A father-of-two from Melbourne has shared his trick for turning leftover sandwich crusts into cinnamon scrolls, and parents across Australia have labelled it ‘genius’.
‘The number one comment I get is “what do you do with the leftover bread?”‘ George posted on Instagram.
‘So here is one my many leftover crusts creations, this is called “Karen”,’ he added jokingly.
To make the cinnamon scrolls, all you need to do is slice the crusts off a piece of bread, keeping them attached together carefully with your knife.
Once you’ve done this, George said you need to do a ‘bit of a twirl’ by folding the crusts into a circle.
Secure the circle or ‘scroll’ with a skewer in order to keep it tight and together.
‘Add some butter to a pan, add some cinnamon and then put your scrolls into the hot pan,’ George said.
Leave them to soak up the butter and cinnamon for a few minutes, then enjoy the scrolls hot.
Thousands who saw the ‘hack’ on social media were impressed with it, with many writing comments like: ‘This is so clever, good work’.

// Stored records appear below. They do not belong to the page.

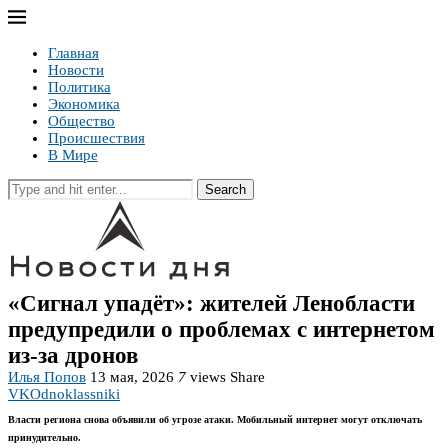
Главная
Новости
Политика
Экономика
Общество
Происшествия
В Мире
Search
«Сигнал упадёт»: жителей Ленобласти
предупредили о проблемах с интернетом
из-за дронов
Илья Попов
13 мая, 2026
7
views
Share
VK
Odnoklassniki
Власти региона снова объявили об угрозе атаки. Мобильный интернет могут отключать
принудительно.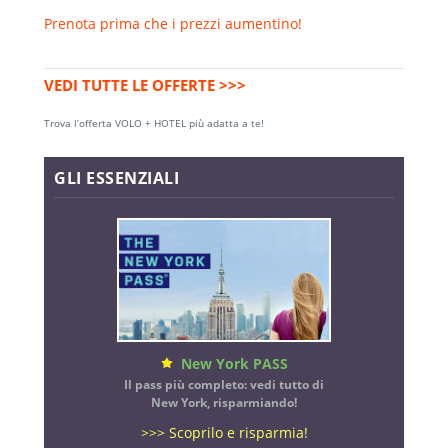
Prenota prima che i prezzi aumentino!
VEDI TUTTE LE OFFERTE >>>
Trova l’offerta VOLO + HOTEL più adatta a te!
GLI ESSENZIALI
New York PASS
Il pass più completo: vedi tutto di
New York, risparmiando!
>>> Scoprilo e risparmia!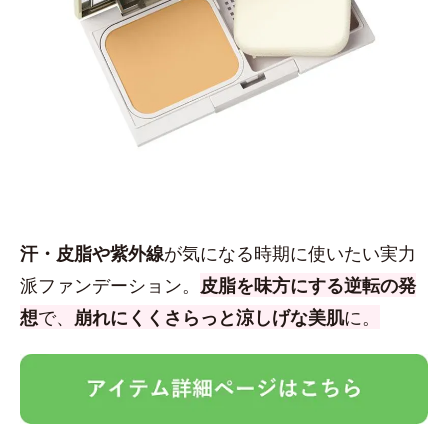
汗・皮脂や紫外線
が気になる時期に使いたい実力
派ファンデーション。
皮脂を味方にする逆転の発
想
で、
崩れにくくさらっと涼しげな美肌
に。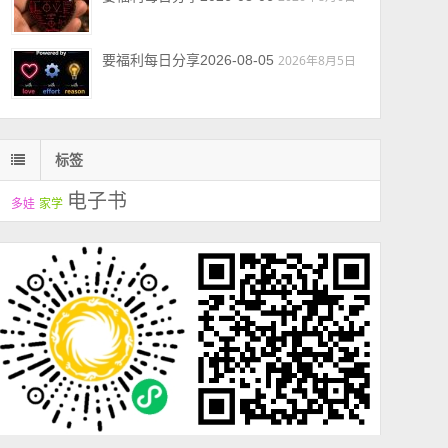
要福利每日分享2026-08-05
2026年8月5日
标签
电子书
多娃
家学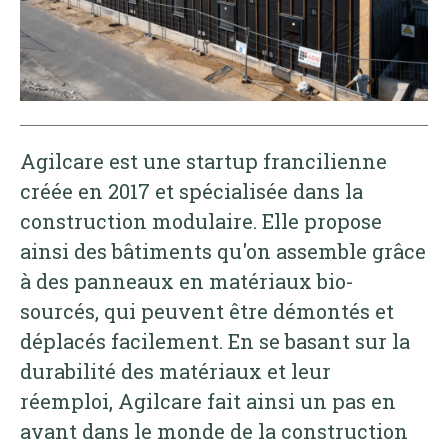
Agilcare est une startup francilienne
créée en 2017 et spécialisée dans la
construction modulaire. Elle propose
ainsi des bâtiments qu'on assemble grâce
à des panneaux en matériaux bio-
sourcés, qui peuvent être démontés et
déplacés facilement. En se basant sur la
durabilité des matériaux et leur
réemploi, Agilcare fait ainsi un pas en
avant dans le monde de la construction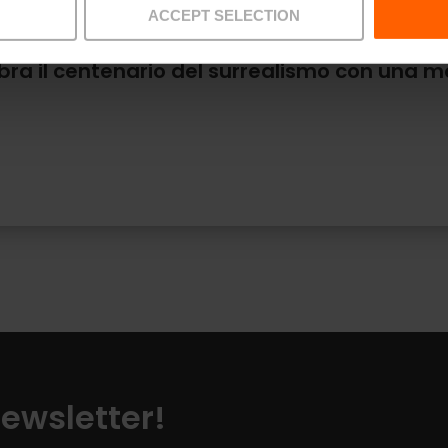
ACCEPT SELECTION
lebra il centenario del surrealismo con una 
Newsletter!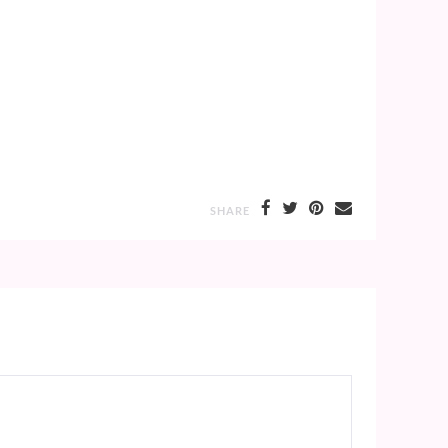
SHARE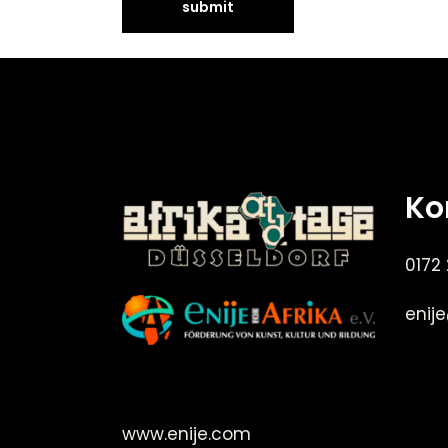
Ko
0172
enij
©Enije for Afrika 2008
www.enije.com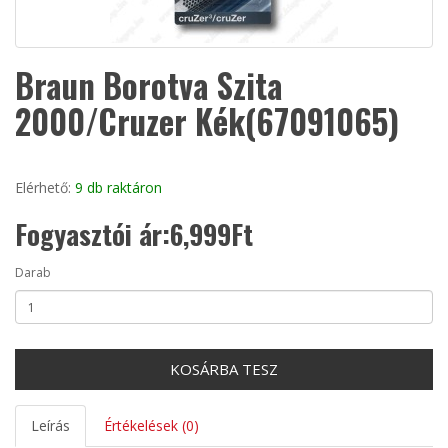
Braun Borotva Szita
2000/Cruzer Kék(67091065)
Elérhető:
9 db raktáron
Fogyasztói ár:6,999Ft
Darab
KOSÁRBA TESZ
Leírás
Értékelések (0)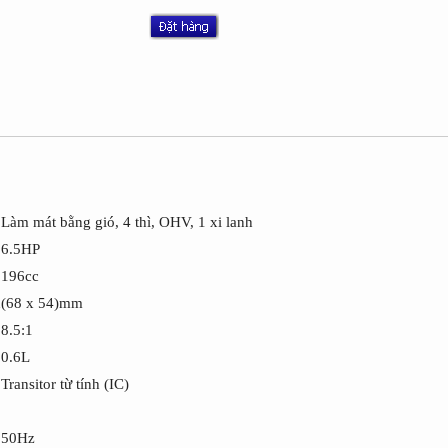
Làm mát bằng gió, 4 thì, OHV, 1 xi lanh
6.5HP
196cc
n
(68 x 54)mm
8.5:1
0.6L
Transitor từ tính (IC)
50Hz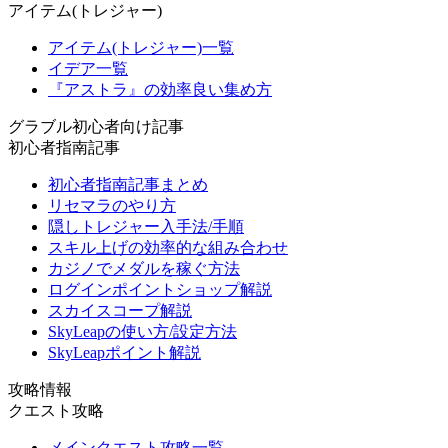
アイテム(トレジャー)
アイテム(トレジャー)一覧
イデア一覧
『アストラ』の効率良い集め方
グラブル初心者向け記事
初心者指南記事
初心者指南記事まとめ
リセマラのやり方
隠しトレジャー入手法/手順
スキル上げの効率的な組み合わせ
カジノでメダルを稼ぐ方法
ログインポイントショップ解説
スカイスコープ解説
SkyLeapの使い方/設定方法
SkyLeapポイント解説
攻略情報
クエスト攻略
メインクエスト攻略一覧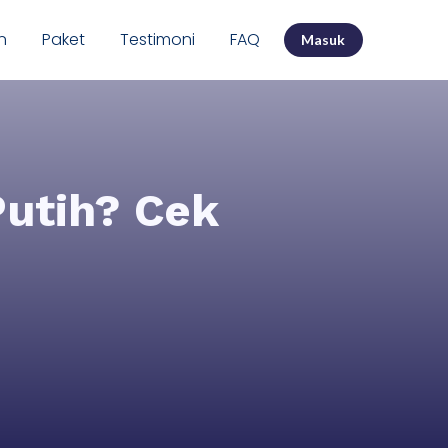
n
Paket
Testimoni
FAQ
Masuk
Putih? Cek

‘Think of all the bread we waste, we have to try this,’ one woman said, tagging a friend.
‘You are so creative, I absolutely love this,’ another added.
George previously shared how you can make the school lunchbox more exciting for your children:
‘Bright colours in the form of fresh produce [are key], use the rainbow as a form of inspiration,’ George told Daily Mail Australia.
The father of two also recommends making your sandwiches less boring by putting twists on them.
George regularly makes a ‘ravwich’, which is his take on the Italian ravioli, or the ‘spring-wich’, which is his take on a Chinese spring roll – for his two girls, and he said both make a fun alternative to a regular sandwich.
‘A bento box is also a cool and easier way to pack school lunches,’ he said.
‘There is no cross contamination – which is often an issue for kids – and it’s also leak proof, which means the food looks good.’
While you might think that preparing a lunchbox that is as good looking as George’s takes hours, the 45-year-old said that in fact, it only takes him between five and ten minutes.
‘I’m usually prepared, which helps,’ he said.
‘I spend one afternoon peeling, cutting and washing all the fruit and veggies. Then I can just keep them in airtight containers in the fridge ready to go.’
Typically his lunches are stuffed full of ‘bite-sized vegetables’.
Mini cucumbers, mini tomatoes and mini carrots are big hits in his household, while using a red capsicum as a cup for other food has also proven popular.
‘Anything bite-sized is less daunting for children,’ he said.
‘They’re more likely to pick it up and try it. Smaller pieces of fruit are fun to use for their bright colours also. Strawberries and grapes are my favourites.’